|KANSAS COLLECTION BOOKS|
The Fifteenth State Legislature. Thomas A. Osborn, Governor, met January 13, adjourned March 10. President of the Senate, Melville J. Salter; Speaker of the House, Edward H. Funston. Among the acts passed were those making appropriations of $5,000 for the use of the Kansas State Grange Executive Committee, and of $6,000 for the use of the State Central Relief Committee for the payment of railroad freights on "grain in bulk destined for general distribution to the people of the State," and $1,000 was appropriated to each of the counties of Decatur and Rush; $500 to Ness, for the purpose of furnishing the citizens of said counties with "food and clothing, and with grain and seed for spring sowing in 1875." Boards of County Commissioners were authorized to furnish necessaries for the destitute of their respective counties to put in crops in the counties of Anderson, Clay, Coffey, Dickinson, Ellsworth, Jackson, Johnson, Leavenworth, Lincoln, Linn, Marion, Morris, Miami, Nemaha, Pawnee, Riley, Saline, Sedgwick and Woodson. An appropriation of $1,900 was made for the purpose of defraying the expenses of taking the census of 1875; which census was to be taken by the Township and City Assessors, the service of the same to be $3 per day, to be paid out of the county treasuries, and schedules to be made under the heads of "Population, Occupations, Agriculture, Manufactures, the Blind, Deaf and Dumb, Insane and Idiotic, Libraries, Newspapers, Churches and Schoolhouses, Pauperism and Crime."

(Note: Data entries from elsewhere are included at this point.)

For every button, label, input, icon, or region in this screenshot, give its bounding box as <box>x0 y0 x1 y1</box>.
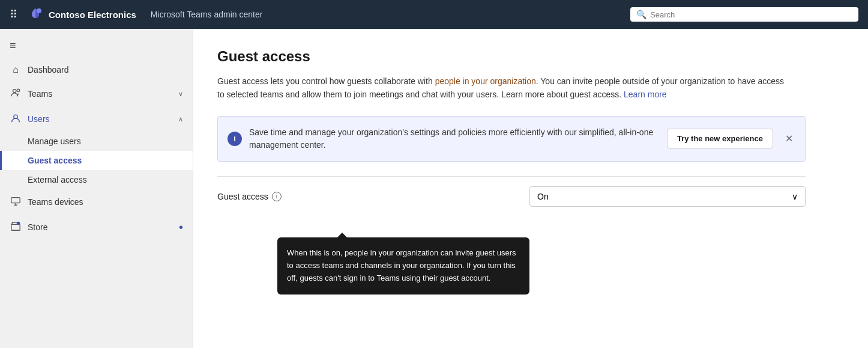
search-icon: 🔍 <box>636 10 646 19</box>
search-input[interactable] <box>650 10 852 19</box>
svg-rect-4 <box>11 198 20 203</box>
guest-access-row: Guest access i On ∨ When this is on, peo… <box>217 176 806 216</box>
page-description: Guest access lets you control how guests… <box>217 75 788 102</box>
info-banner-icon: i <box>228 132 242 146</box>
users-icon <box>10 112 22 126</box>
sidebar-item-teams-devices[interactable]: Teams devices <box>0 189 193 215</box>
sidebar-label-teams: Teams <box>28 89 172 99</box>
external-access-label: External access <box>28 175 87 185</box>
info-banner-text: Save time and manage your organization's… <box>249 126 660 151</box>
description-text-1: Guest access lets you control how guests… <box>217 76 435 86</box>
svg-point-2 <box>17 89 20 92</box>
guest-access-label: Guest access <box>28 156 82 165</box>
sidebar-label-dashboard: Dashboard <box>28 65 183 75</box>
description-highlight: people in your organization <box>435 76 536 86</box>
dropdown-chevron-icon: ∨ <box>792 192 798 201</box>
learn-more-link[interactable]: Learn more <box>624 90 667 99</box>
guest-access-dropdown[interactable]: On ∨ <box>529 186 806 207</box>
org-name: Contoso Electronics <box>49 10 136 20</box>
manage-users-label: Manage users <box>28 136 81 146</box>
guest-access-text: Guest access <box>217 192 268 201</box>
app-title: Microsoft Teams admin center <box>151 10 262 19</box>
tooltip-text: When this is on, people in your organiza… <box>287 248 516 282</box>
app-logo: Contoso Electronics <box>27 6 136 23</box>
main-layout: ≡ ⌂ Dashboard Teams ∨ Users ∧ Manage use… <box>0 29 868 348</box>
teams-icon <box>10 87 22 100</box>
svg-point-1 <box>13 90 16 93</box>
guest-access-field-label: Guest access i <box>217 192 529 201</box>
search-box: 🔍 <box>630 7 858 22</box>
content-area: Guest access Guest access lets you contr… <box>193 29 868 348</box>
store-icon <box>10 221 22 234</box>
sidebar-item-guest-access[interactable]: Guest access <box>0 151 193 170</box>
home-icon: ⌂ <box>10 64 22 75</box>
sidebar-item-dashboard[interactable]: ⌂ Dashboard <box>0 58 193 81</box>
sidebar-item-external-access[interactable]: External access <box>0 170 193 189</box>
sidebar-label-store: Store <box>28 222 173 232</box>
sidebar: ≡ ⌂ Dashboard Teams ∨ Users ∧ Manage use… <box>0 29 193 348</box>
app-header: ⠿ Contoso Electronics Microsoft Teams ad… <box>0 0 868 29</box>
info-banner: i Save time and manage your organization… <box>217 116 806 162</box>
store-badge: • <box>179 221 183 233</box>
sidebar-item-manage-users[interactable]: Manage users <box>0 132 193 151</box>
sidebar-label-users: Users <box>28 114 172 124</box>
dropdown-value: On <box>537 192 549 201</box>
page-title: Guest access <box>217 48 844 65</box>
tooltip-box: When this is on, people in your organiza… <box>277 237 529 294</box>
guest-access-info-icon[interactable]: i <box>272 192 282 201</box>
sidebar-item-users[interactable]: Users ∧ <box>0 106 193 132</box>
sidebar-toggle[interactable]: ≡ <box>0 34 193 58</box>
teams-chevron-icon: ∨ <box>178 90 183 98</box>
sidebar-label-teams-devices: Teams devices <box>28 197 183 207</box>
users-chevron-icon: ∧ <box>178 115 183 123</box>
svg-rect-5 <box>11 224 20 230</box>
sidebar-item-store[interactable]: Store • <box>0 215 193 240</box>
svg-point-0 <box>37 8 41 13</box>
logo-icon <box>27 6 44 23</box>
close-banner-icon[interactable]: ✕ <box>783 130 795 147</box>
sidebar-item-teams[interactable]: Teams ∨ <box>0 81 193 106</box>
waffle-icon[interactable]: ⠿ <box>10 8 17 21</box>
teams-devices-icon <box>10 195 22 209</box>
try-new-experience-button[interactable]: Try the new experience <box>667 129 773 148</box>
svg-point-6 <box>17 222 20 225</box>
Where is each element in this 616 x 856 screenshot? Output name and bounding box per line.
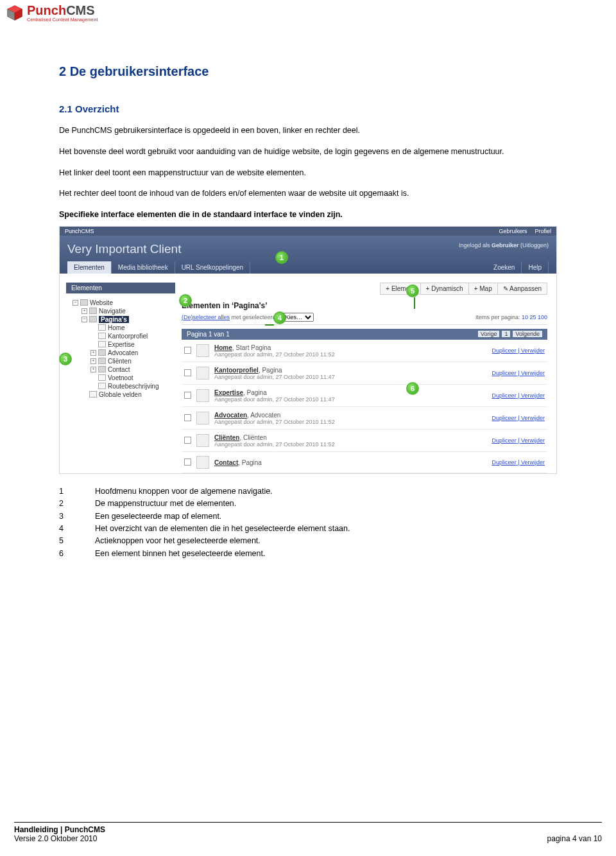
row-meta: Aangepast door admin, 27 October 2010 11… bbox=[214, 419, 487, 425]
paragraph-1: De PunchCMS gebruikersinterface is opged… bbox=[59, 125, 557, 137]
tree-item-globale[interactable]: Globale velden bbox=[81, 390, 175, 399]
btn-edit[interactable]: ✎ Aanpassen bbox=[497, 283, 547, 295]
tree-item-voetnoot[interactable]: Voetnoot bbox=[90, 374, 175, 382]
tree-item-route[interactable]: Routebeschrijving bbox=[90, 382, 175, 390]
tree-item-clienten[interactable]: +Cliënten bbox=[90, 357, 175, 365]
row-type: , Start Pagina bbox=[232, 344, 271, 351]
bulk-action-select[interactable]: Kies… bbox=[282, 313, 314, 322]
collapse-icon[interactable]: − bbox=[73, 300, 78, 306]
callout-1: 1 bbox=[275, 251, 288, 264]
page-icon bbox=[89, 391, 97, 397]
mock-topbar: PunchCMS Gebruikers Profiel bbox=[60, 227, 556, 236]
items-per-page-links[interactable]: 10 25 100 bbox=[522, 314, 547, 320]
row-name[interactable]: Kantoorprofiel bbox=[214, 367, 259, 374]
callout-4: 4 bbox=[273, 311, 286, 324]
legend-num: 1 bbox=[59, 485, 95, 498]
row-name[interactable]: Expertise bbox=[214, 389, 243, 396]
tree-item-contact[interactable]: +Contact bbox=[90, 365, 175, 374]
legend-text: Actieknoppen voor het geselecteerde elem… bbox=[95, 535, 261, 547]
btn-add-dynamic[interactable]: + Dynamisch bbox=[420, 283, 469, 295]
row-checkbox[interactable] bbox=[184, 459, 191, 466]
tab-search[interactable]: Zoeken bbox=[487, 261, 522, 274]
row-checkbox[interactable] bbox=[184, 392, 191, 399]
row-name[interactable]: Contact bbox=[214, 459, 238, 466]
brand-second: CMS bbox=[66, 3, 94, 17]
btn-add-map[interactable]: + Map bbox=[468, 283, 498, 295]
tree-item-advocaten[interactable]: +Advocaten bbox=[90, 349, 175, 357]
collapse-icon[interactable]: − bbox=[81, 317, 87, 322]
row-delete[interactable]: Verwijder bbox=[521, 370, 545, 376]
brand-subtitle: Centralised Content Management bbox=[27, 17, 98, 22]
pager-page[interactable]: 1 bbox=[502, 331, 510, 337]
row-checkbox[interactable] bbox=[184, 347, 191, 354]
row-checkbox[interactable] bbox=[184, 437, 191, 444]
expand-icon[interactable]: + bbox=[81, 308, 87, 314]
row-duplicate[interactable]: Dupliceer bbox=[492, 370, 517, 376]
tab-help[interactable]: Help bbox=[522, 261, 549, 274]
folder-icon bbox=[98, 358, 106, 364]
row-delete[interactable]: Verwijder bbox=[521, 392, 545, 399]
row-duplicate[interactable]: Dupliceer bbox=[492, 459, 517, 466]
tree-item-expertise[interactable]: Expertise bbox=[90, 340, 175, 349]
expand-icon[interactable]: + bbox=[90, 358, 96, 364]
legend-row: 4Het overzicht van de elementen die in h… bbox=[59, 523, 557, 535]
row-delete[interactable]: Verwijder bbox=[521, 459, 545, 466]
row-duplicate[interactable]: Dupliceer bbox=[492, 437, 517, 444]
topbar-link-profile[interactable]: Profiel bbox=[535, 228, 551, 234]
document-icon bbox=[196, 389, 209, 402]
callout-3: 3 bbox=[59, 353, 72, 365]
tree-item-kantoor[interactable]: Kantoorprofiel bbox=[90, 332, 175, 340]
tree-item-home[interactable]: Home bbox=[90, 324, 175, 332]
list-item: Kantoorprofiel, PaginaAangepast door adm… bbox=[182, 362, 547, 385]
row-checkbox[interactable] bbox=[184, 369, 191, 376]
row-checkbox[interactable] bbox=[184, 414, 191, 421]
legend-num: 5 bbox=[59, 535, 95, 547]
element-list: Home, Start PaginaAangepast door admin, … bbox=[182, 340, 547, 473]
sidebar-panel-label: Elementen bbox=[66, 283, 175, 293]
paragraph-3: Het linker deel toont een mappenstructuu… bbox=[59, 167, 557, 179]
row-duplicate[interactable]: Dupliceer bbox=[492, 347, 517, 354]
folder-icon bbox=[98, 366, 106, 372]
row-delete[interactable]: Verwijder bbox=[521, 347, 545, 354]
topbar-link-users[interactable]: Gebruikers bbox=[499, 228, 527, 234]
row-delete[interactable]: Verwijder bbox=[521, 437, 545, 444]
tab-url[interactable]: URL Snelkoppelingen bbox=[175, 261, 250, 274]
footer-version: Versie 2.0 Oktober 2010 bbox=[14, 834, 105, 843]
row-name[interactable]: Home bbox=[214, 344, 232, 351]
legend-num: 3 bbox=[59, 511, 95, 523]
paragraph-4: Het rechter deel toont de inhoud van de … bbox=[59, 188, 557, 200]
page-icon bbox=[98, 341, 106, 347]
row-delete[interactable]: Verwijder bbox=[521, 415, 545, 421]
pager-next[interactable]: Volgende bbox=[513, 331, 542, 337]
mock-header: Ingelogd als Gebruiker (Uitloggen) Very … bbox=[60, 236, 556, 274]
row-duplicate[interactable]: Dupliceer bbox=[492, 415, 517, 421]
select-all-link[interactable]: (De)selecteer alles bbox=[182, 314, 230, 320]
expand-icon[interactable]: + bbox=[90, 350, 96, 356]
logout-link[interactable]: (Uitloggen) bbox=[518, 242, 549, 249]
row-meta: Aangepast door admin, 27 October 2010 11… bbox=[214, 351, 487, 358]
footer-title: Handleiding | PunchCMS bbox=[14, 825, 105, 834]
mock-main: + Element + Dynamisch + Map ✎ Aanpassen … bbox=[182, 274, 556, 473]
page-icon bbox=[98, 333, 106, 339]
row-duplicate[interactable]: Dupliceer bbox=[492, 392, 517, 399]
tree-item-navigatie[interactable]: + Navigatie bbox=[81, 307, 175, 315]
legend-text: De mappenstructuur met de elementen. bbox=[95, 498, 236, 510]
row-type: , Advocaten bbox=[247, 412, 280, 419]
folder-icon bbox=[89, 308, 97, 314]
tree-root[interactable]: − Website bbox=[73, 299, 175, 307]
document-icon bbox=[196, 456, 209, 469]
tab-elementen[interactable]: Elementen bbox=[67, 261, 112, 274]
expand-icon[interactable]: + bbox=[90, 367, 96, 372]
tree-item-paginas[interactable]: − Pagina's bbox=[81, 315, 175, 324]
brand-header: PunchCMS Centralised Content Management bbox=[0, 0, 616, 26]
tab-media[interactable]: Media bibliotheek bbox=[112, 261, 175, 274]
pager-prev[interactable]: Vorige bbox=[478, 331, 500, 337]
login-info: Ingelogd als Gebruiker (Uitloggen) bbox=[459, 242, 549, 249]
main-title: Elementen in ‘Pagina's’ bbox=[182, 301, 547, 310]
row-name[interactable]: Cliënten bbox=[214, 434, 239, 441]
row-name[interactable]: Advocaten bbox=[214, 412, 247, 419]
legend-text: Een geselecteerde map of element. bbox=[95, 511, 221, 523]
toolbar: + Element + Dynamisch + Map ✎ Aanpassen bbox=[182, 283, 547, 295]
logo-icon bbox=[6, 4, 23, 21]
legend-row: 6Een element binnen het geselecteerde el… bbox=[59, 548, 557, 560]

The State Centennial Managers, appointed in 1874, were "authorized and directed during the year 1875 to collect, preserve and prepare for exhibition at Philadelphia, in Pennsylvania, in the year 1876, in such manner as in their judgment shall be for the best interest of the State, and will best effect the object of their appointment, materials, including selections and specimens of nature, art and industry in Kansas, so as to represent as far as possible, and to the best advantage, the natural and artificial resources of the State; the rocks, mines and quarries, the prairies, hills and forests, the fields, gardens and orchards, the grain and grasses, fruits and vegetables, the trees, shrubs and flowers, the soil, its productions, quality and capacity, shall all be represented in such selections, with such other things as can be secured and preserved, to the end that a complete, thorough and fair exhibition may be had of the actual and possible productions of the State." An appropriation for this purpose was made of $5,000.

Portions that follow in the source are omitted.